I always wanted to make games, but not really. That is, I like “game design.” That is, my imagination far exceeds my persistence or diligence. That is, monsters like Unreal and the Web always frightened me and I was weak of heart.

And even 1980s Bill Gates would say my sense of design and UI aesthetics was awful.

So I don’t make games, I just play them. Sometimes.

The Good

My favorites tend to be in the creative sandbox genre—building, optimization, planning, that kind of thing1. Games that focus on establishing the rules of some system, not necessarily goals or solutions—those are largely left for the player to explore, set their own goals, find their own creative solutions, and so forth.

Factorio, for example, is probably one of the most perfect games ever made in my opinion.

The Ugly Clever

Indie puzzle games is another big favorite. One of the big ones being The Witness, by the legendary naysayer Jon Blow2.

But if you want a pro tip, then Simon Tatham’s Puzzle Pack is available for (at least) Android, and it is, in my opinion, the best DIVIDE-BY-ZERO value you can get in a single app.

The Bad

That said I also have an unhealthy amount of hours in grindy escape-games. Games you can play relentlessly, desperately, in order to escape the septic fire that is your life. Games that are endless logarithmic curves tucked away inside shiny slot-machines. I call these depression games.

Path of Exile is the best of its kind.

It’s easy to identify the three tiers of players in these games:

  • the ignorant casuals, just popping in for some relaxation. They’ve got shit to do, places to be, people to meet, children to raise. These are the invisible 99%, and nobody really cares about them except the financial department of the company that makes the game, who cares about them a lot.
  • the miserable middle-class: they don’t have anywhere to be, and prefer avoiding to meeting, so they can play a hundred times more. Yet for all their grind they never feel wealthy or efficient enough.
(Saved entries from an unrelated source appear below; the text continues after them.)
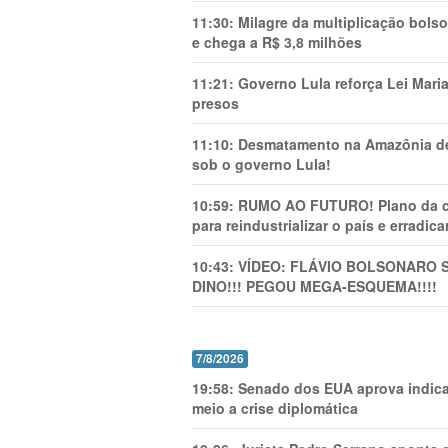
11:30:
Milagre da multiplicação bolso
e chega a R$ 3,8 milhões
11:21:
Governo Lula reforça Lei Mari
presos
11:10:
Desmatamento na Amazônia de
sob o governo Lula!
10:59:
RUMO AO FUTURO! Plano da cha
para reindustrializar o país e erradic
10:43:
VÍDEO: FLÁVIO BOLSONARO 
DINO!!! PEGOU MEGA-ESQUEMA!!!!
7/8/2026
19:58:
Senado dos EUA aprova indica
meio a crise diplomática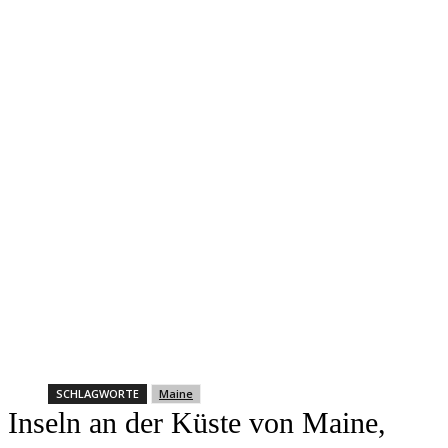
SCHLAGWORTE
Maine
Inseln an der Küste von Maine,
They oscillate between arrogant elitism and jealousy, crippling insecurity, beset by extreme envy of those that have more than them. They’re fuelled by self-loathing, depression, and a thousand real life problems they’re anxiously avoiding. They have everything to prove. They’re the reason a community grows toxic, as the clinically depressed mind is one of extreme cynicism and constant, relentless negativity. They live and breathe depressive realism, cursed to see the cynical redpill “truth” behind the veil of blissfully ignorant bluepill lies that others are delude themselves with.
  • actually well-adjusted veteran players: people who can no-life with the best of them yet who are not motivated by misery, having nothing to prove. Valued community members. Among streamers and public figures specifically, these are the ones who will succeed in that space, so from the outside it will seem like the majority of no-lifers are in this category—even though they’re the 1% of the 1% of mental health. Their very existance fuels the middle class’ misery, because they’re the successful brothers their parents love more, they’re the colleague who quit and got a better job—just like that—while you’re left behind nursing your dying soul under phosphorescent lights, trapped in a cubicle you hate but are too afraid to leave.

Guess my category.

(Abstract) Board Games

In particular I’m a big fan of Go and used to play it a lot. I am or was around 1-dan to 4-dan depending on the ranking system used. Good enough to know I am bad.

It has inspired several programmatic stabs at making abstract game libraries or UIs for such, and I was fully immersed in Google’s machine learning campaign where they exploited Go as a platform for marketing their cloud computing3.

But more generally I think of these games as across three axes:

  • topology: usually a graph.
  • mechanics: how “pieces” interact with the graph and other pieces.
  • sequencing: the ordering of moves, the number of players, etc.

I’m a big fan of variations. That is, investigating what happens to a game when some core part of its mechanics or sequencing is changed. For example, Go where each player places two stones at a time is a very different game indeed. (A drastic change to its sequencing.) Yet Go played on a torus is still, essentially very Go-like (since all mechanics are retained and only the topology changed).

Notable fun games:

  • TwixT
  • Hex
  • Amazons


I’ve also made a ton of tiny things, not really worth mentioning. Maybe later.

Omstokk [wip]

Descramb [defunct]

Empathy Web [defunct]

Dual Snake


  1. More informally known as “autism games.”

  2. Who I heard is making his own Nim, how exciting. /snark

  3. Only to later betray it by naming their stupid programming language the same. As if the game of Go wasn’t hard enough to search for already. It should have been renamed Issue #9.